Anti-poaching drone on the horizon
Robert Miller loves wildlife.
So much that he is building a drone to protect wildlife from poachers.
The Cape Town, South Africa based software engineer is working on a project called Tihlo Henhla (Tsonga word for “Eye Above”), whose plan is to build unmanned aerial vehicles that will give wildlife proprietors a fighting chance against poachers in their quest to protect endangered species.
“Just a small height advantage can allow ground teams to cover hundreds of square kilometres quickly and easily, scoping difficult terrain in minutes rather than hours,” says Miller, who will be funding the project. “This advantage allows antipoaching units to respond fast and effectively, ensuring that every second and every action counts.”
Named the Telluraves TR200 Raptor, the new anti-poaching drone will be capable of flying for up to six hours while carrying a payload of 2,2 kilogrammes (with the payload, the drone will have a total weight of 6,4kg). Also, according to Miller, the fixed-wing drone will be capable of taking off and landing vertically, autonomously executing planned missions; has built-in artificial intelligence for analysis of camera and sensor data and is able to autonomously identify and begin tracking a verified target.

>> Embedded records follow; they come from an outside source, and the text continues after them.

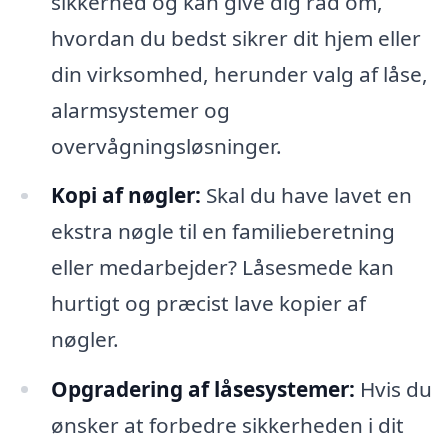
sikkerhed og kan give dig råd om,
hvordan du bedst sikrer dit hjem eller
din virksomhed, herunder valg af låse,
alarmsystemer og
overvågningsløsninger.
Kopi af nøgler:
Skal du have lavet en
ekstra nøgle til en familieberetning
eller medarbejder? Låsesmede kan
hurtigt og præcist lave kopier af
nøgler.
Opgradering af låsesystemer:
Hvis du
ønsker at forbedre sikkerheden i dit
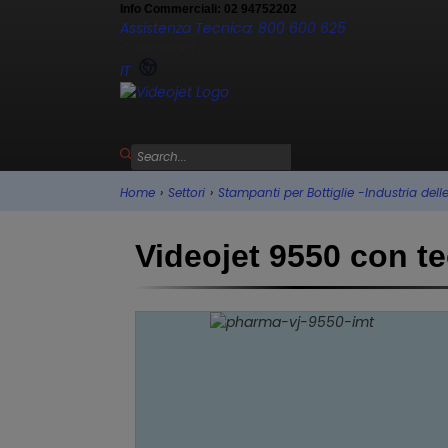
Info Commerciali: 02 94752202
Assistenza Tecnica: 800 600 625
Contattaci
IT
Home
›
Settori
›
Stampanti per Bottiglie -Industria del
Videojet 9550 con t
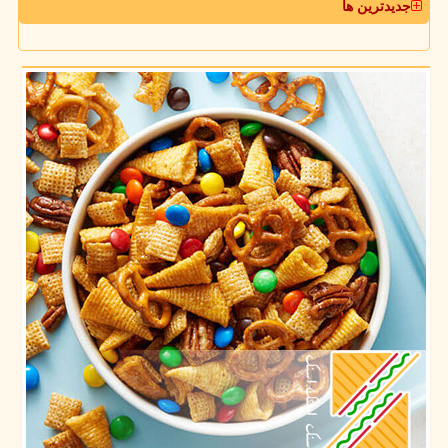
جدیدترین ها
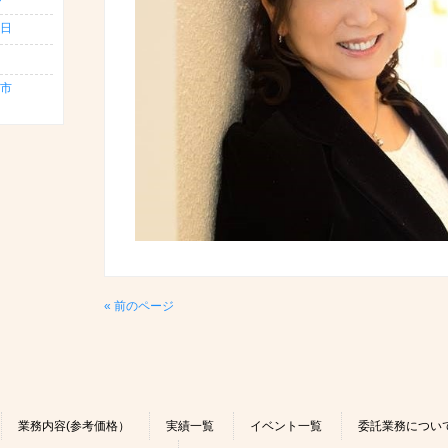
日
島市
« 前のページ
業務内容(参考価格）
実績一覧
イベント一覧
委託業務につい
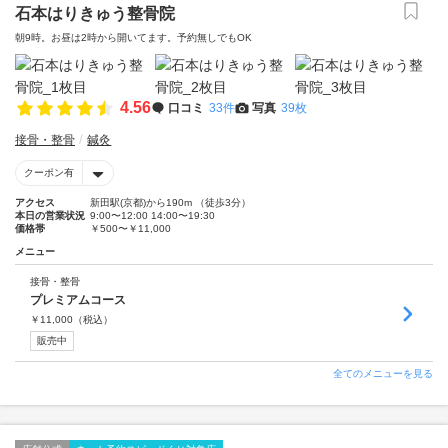
石本はりきゅう整骨院
朝9時。お昼は2時から開いてます。予約無しでもOK
4.56
口コミ
33件
写真
39枚
接骨・整骨
鍼灸
クーポン有
アクセス
新田駅(京都)から190m （徒歩3分）
本日の営業状況
9:00〜12:00 14:00〜19:30
価格帯
￥500〜￥11,000
メニュー
接骨・整骨
プレミアムコース
￥
11,000
（税込）
販売中
全てのメニューを見る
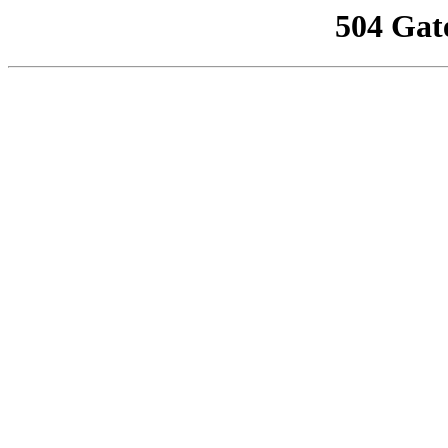
504 Gat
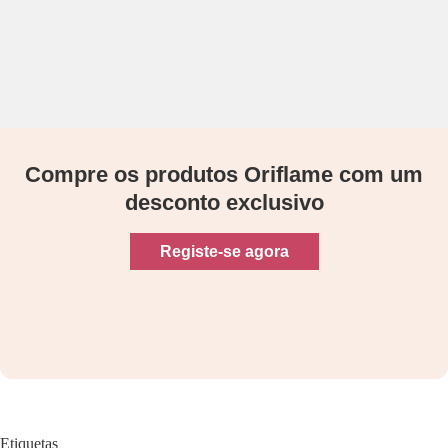
Compre os produtos Oriflame com um
desconto exclusivo
Registe-se agora
Etiquetas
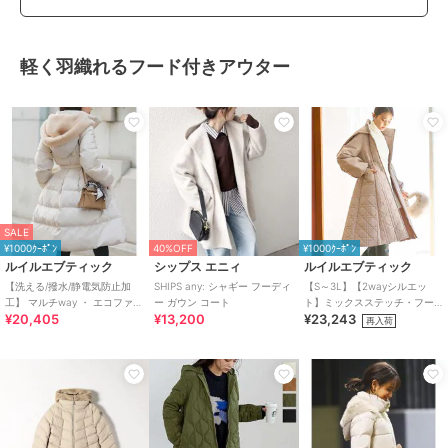
軽く羽織れるフード付きアウター
SALE
¥1000ｸｰﾎﾟﾝ
40%OFF
¥1000ｸｰﾎﾟﾝ
ルイルエブティック
シップス エニィ
ルイルエブティック
【洗える/撥水/静電気防止加
SHIPS any: シャギー フーディ
【S～3L】【2wayシルエッ
工】 マルチway ・ エコファー
ー ガウン コート
ト】ミックスステッチ・フー
¥20,405
¥13,200
¥23,243
フード ロングダウンコート(ベ
ディーパテッドコート
再入荷
ルト付き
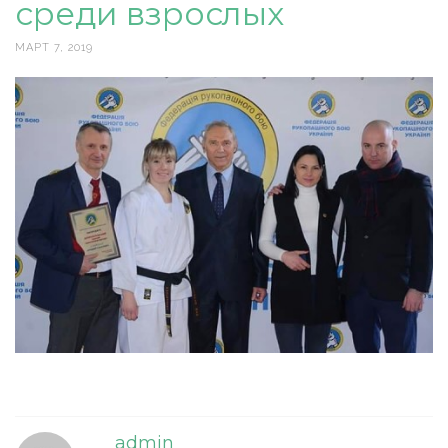
среди взрослых
МАРТ 7, 2019
admin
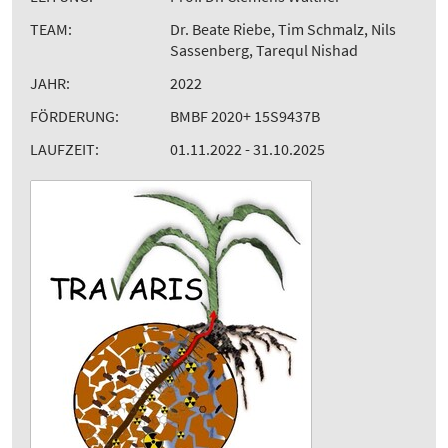
TEAM:
Dr. Beate Riebe, Tim Schmalz, Nils
Sassenberg, Tarequl Nishad
JAHR:
2022
FÖRDERUNG:
BMBF 2020+ 15S9437B
LAUFZEIT:
01.11.2022 - 31.10.2025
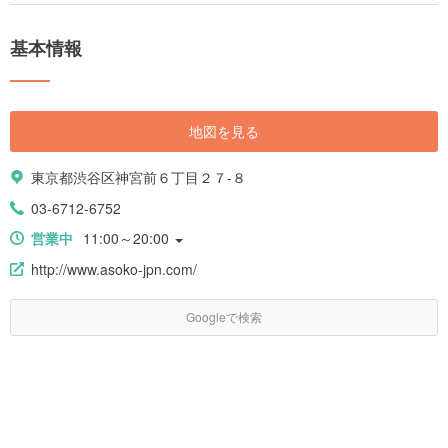
スポットをまとめてみました。初めて東京に訪れる方向けに、定番から最
新までピックアップしています。女子旅の計画の参考にしてみてくださ
基本情報
い。
地図を見る
東京都渋谷区神宮前６丁目２７-８
03-6712-6752
営業中
11:00～20:00
http://www.asoko-jpn.com/
Googleで検索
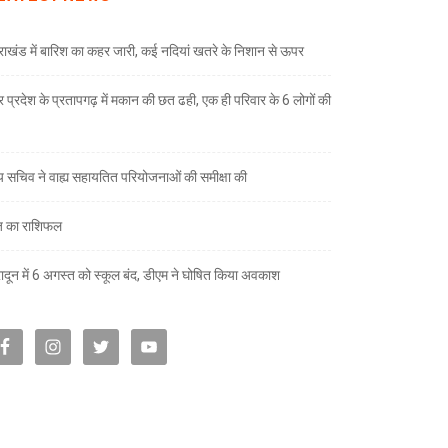
तराखंड में बारिश का कहर जारी, कई नदियां खतरे के निशान से ऊपर
तर प्रदेश के प्रतापगढ़ में मकान की छत ढही, एक ही परिवार के 6 लोगों की
्य सचिव ने वाह्य सहायतित परियोजनाओं की समीक्षा की
 का राशिफल
रादून में 6 अगस्त को स्कूल बंद, डीएम ने घोषित किया अवकाश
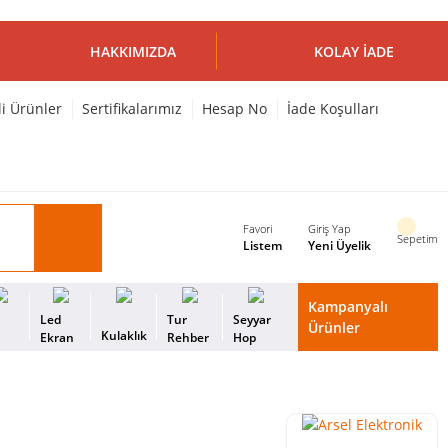
HAKKIMIZDA
KOLAY İADE
li Ürünler
Sertifikalarımız
Hesap No
İade Koşulları
Favori
Giriş Yap
Sepetim
Listem
Yeni Üyelik
Kampanyalı
i
Led
Tur
Seyyar
Ürünler
Kulaklık
s
Ekran
Rehber
Hop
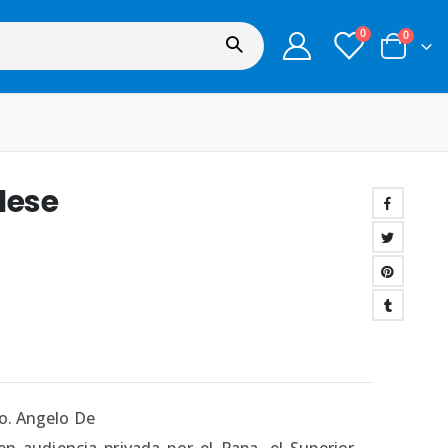
0
0
rlese
no. Angelo De
en audiencia privada por el Papa, el Superior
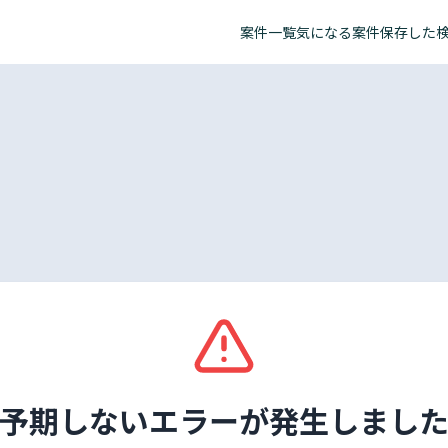
案件一覧
気になる案件
保存した
予期しないエラーが発生しまし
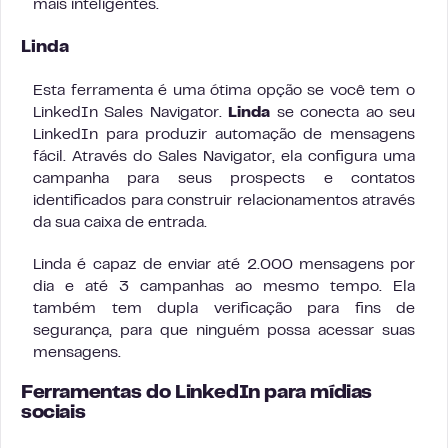
mais inteligentes.
Linda
Esta ferramenta é uma ótima opção se você tem o
LinkedIn Sales Navigator.
Linda
se conecta ao seu
LinkedIn para produzir automação de mensagens
fácil. Através do Sales Navigator, ela configura uma
campanha para seus prospects e contatos
identificados para construir relacionamentos através
da sua caixa de entrada.
Linda é capaz de enviar até 2.000 mensagens por
dia e até 3 campanhas ao mesmo tempo. Ela
também tem dupla verificação para fins de
segurança, para que ninguém possa acessar suas
mensagens.
Ferramentas do LinkedIn para mídias
sociais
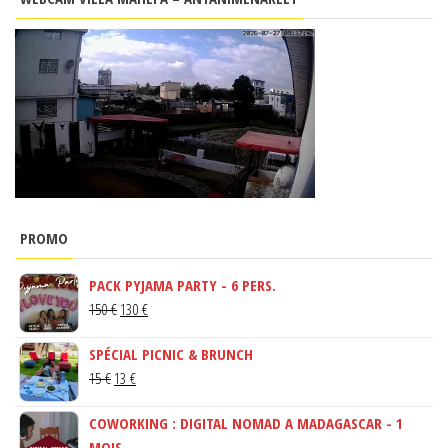
PROMO
PACK PYJAMA PARTY - 6 PERS.
LE
LE
150
€
130
€
PRIX
PRIX
SPÉCIAL PICNIC & BRUNCH
INITIAL
ACTUEL
LE
LE
15
€
13
€
ÉTAIT :
EST :
PRIX
PRIX
150 €.
130 €.
COWORKING : DIGITAL NOMAD A MADAGASCAR - 1
INITIAL
ACTUEL
MOIS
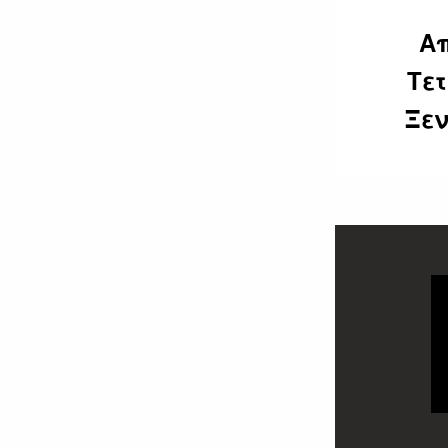
Απ
Τε
Ξεν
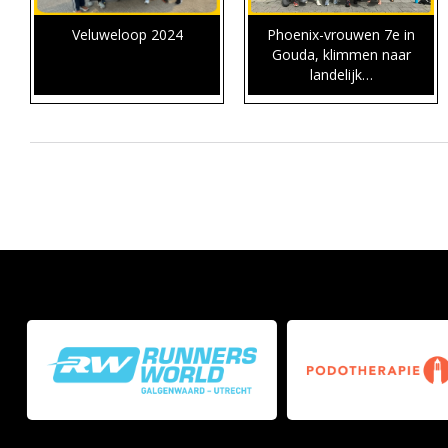
Veluweloop 2024
Phoenix-vrouwen 7e in
Gouda, klimmen naar
landelijk…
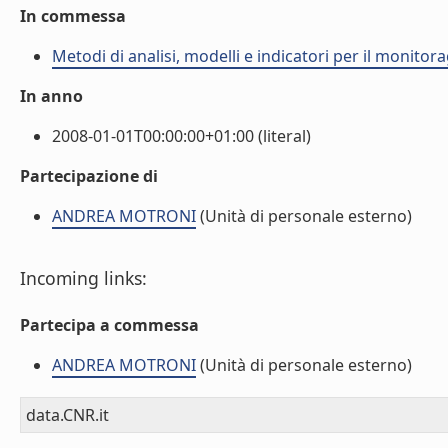
In commessa
Metodi di analisi, modelli e indicatori per il monito
In anno
2008-01-01T00:00:00+01:00 (literal)
Partecipazione di
ANDREA MOTRONI
(Unità di personale esterno)
Incoming links:
Partecipa a commessa
ANDREA MOTRONI
(Unità di personale esterno)
data.CNR.it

“In the long run, we aim to setup a crowdfunded and donation-based model to help build a fleet of UAVs,” Miller says. “These will be deployed at vulnerable reserves and poaching hot spots around South Africa. Which means that for the first time, smaller reserves with limited resources can benefit from airborne technology without incurring huge costs.”
The drones will be maintained centrally, with users having access to Tihlo Henhla’s maintenance department to ensure that the drones are maintained at a high level and continue to function at full capability.
In addition to that, Tihlo Henhla will establish a ranger drone pilot training program and a unit to develop additional affordable technology, that can be employed on the front line, including body armour, low-cost night vision, augmented reality systems and centralised flight operations.
Robert hopes the TR200 will be ready for launch next month.
“The aim of this project has always been to design a drone platform which has been built in Africa for use in the harsh and unforgiving African landscape. To this end extensive research has gone into what is required to make a drone viable in the Southern African arena, with most of the technology having been built from the ground up.”
Poaching has been a big problem in Southern Africa, especially for the rhinoceros and the elephant, which are coveted for their horns and tusks. Nearly 10,000 rhinos have been killed in South Africa through poaching activities. The numbers have been declining, but 400 rhinos were still murdered for their horns in 2019; and if the Eye Above can work to reduce these numbers, then our parks and conservancies will be really grateful.